# Overview
This notebook creates a model from a training dataset of 250 samples of 300 variables with binary labels and generates predictions for a dataset of nearly 20,000 samples.

In [None]:
from pathlib import Path

import numpy as np
import pandas as pd

from matplotlib import pyplot as plt
import seaborn
%matplotlib inline

# Load data
Get the data from the csv's provide by Kaggle (clone using the API command `kaggle competitions download dont-overfit-ii`).

In [None]:
input_dir = Path('../input')

train = pd.read_csv(input_dir / 'train.csv', index_col=0)

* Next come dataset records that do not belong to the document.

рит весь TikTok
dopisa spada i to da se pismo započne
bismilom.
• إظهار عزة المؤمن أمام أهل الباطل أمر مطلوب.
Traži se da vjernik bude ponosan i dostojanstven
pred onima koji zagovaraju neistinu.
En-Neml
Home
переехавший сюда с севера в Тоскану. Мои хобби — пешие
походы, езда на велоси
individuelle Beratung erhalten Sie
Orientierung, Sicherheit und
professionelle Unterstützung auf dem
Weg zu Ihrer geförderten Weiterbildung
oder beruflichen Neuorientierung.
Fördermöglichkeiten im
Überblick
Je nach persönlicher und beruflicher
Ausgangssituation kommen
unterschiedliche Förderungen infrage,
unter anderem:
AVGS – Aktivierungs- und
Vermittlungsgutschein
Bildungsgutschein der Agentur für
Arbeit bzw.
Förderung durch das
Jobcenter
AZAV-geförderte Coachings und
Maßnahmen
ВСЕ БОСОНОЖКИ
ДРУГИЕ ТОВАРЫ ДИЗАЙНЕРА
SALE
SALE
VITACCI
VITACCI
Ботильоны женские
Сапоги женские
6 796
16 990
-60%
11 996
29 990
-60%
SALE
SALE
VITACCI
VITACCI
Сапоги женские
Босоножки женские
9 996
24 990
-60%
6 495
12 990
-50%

# Split targets from inputs.
train_targets = train[['target']].copy()
train_inputs = train.drop('target', axis=1)

train.head()

In [None]:
test_inputs = pd.read_csv(input_dir / 'test.csv', index_col=0)
test_inputs.head()

In [None]:
# Check dimensions
train_inputs.shape, test_inputs.shape

# Exploration
Understand the properties of the data and gather information that can be leveraged for modelling.

## Distributions
Look at the distributions of variables and test for normality.

In [None]:
fig, ax = plt.subplots(figsize=(15, 10))

# Plot individual histograms.
for col in train_inputs:
    x = train_inputs[col].values 
    freq, bins = np.histogram(x, bins=10)
    ax.plot(bins[:-1], freq, color='gray', alpha=0.1)
    
# Plot normal distribution for shape comparison.
def gaussian(x, m=0, s=1, norm=1):
    return norm * np.exp(-((x - m) ** 2) / s)

# Range for plotting.
minimum = train_inputs.values.min()
maximum = train_inputs.values.max()
x = np.linspace(minimum, maximum, 10)

# Handpicked values for illustration.
mean = -0.25
stdev = 2
norm = 55
y = gaussian(x, m=mean, s=stdev, norm=norm)
ax.plot(x, y, color='r', label='Gaussian(-0.25, 2)')

ax.set_xlabel('Value')
ax.set_ylabel('Freq')
ax.set_title('Distribution of training variables')
ax.legend(loc='upper right')
ax.grid()


A fairly naive approach of putting a Guassian (with some hand picked parameters) over the top seems to get a fairly reasonable approximation for the average shape of the distributions; but, there are clearly quite a few variables where this gives a poor approximation.

In [None]:
from scipy.stats import shapiro

# Test for normality in each column using Shapiro-Wilks.
non_norm_cols = []
for col in train_inputs:
    x = train_inputs[col].values
    stat, pval = shapiro(x)
    
    if pval < 0.05:
        print('P-val {0:.2f} ==> evidence column {1} not normally distributed'.format(pval, col))
        non_norm_cols.append(col)
        

So there's reason to believe most of the columns approximately follow a normal distribution. Lets look at the ones with evidence to the contrary.

In [None]:
fig, ax = plt.subplots(figsize=(15, 8))
train_inputs[non_norm_cols].hist(ax=ax, bins=10);

Just from looking at the plots, it is pretty clear why the distributions returns a significant Shapiro-Wilks. However, since they are not too far away from a normal distribution (i.e. they are generally peaked about a mean and fall off to either side), we shall ignore these for now and consider all of the variables to be approximately Guassian.

## Collinearity
For completeness, check for linear correlations (Pearson) and plot a heatmap.

In [None]:
fig, ax = plt.subplots(figsize=(12, 10))
seaborn.heatmap(train_inputs.corr(), cmap='bwr', vmin=-1, vmax=1, ax=ax)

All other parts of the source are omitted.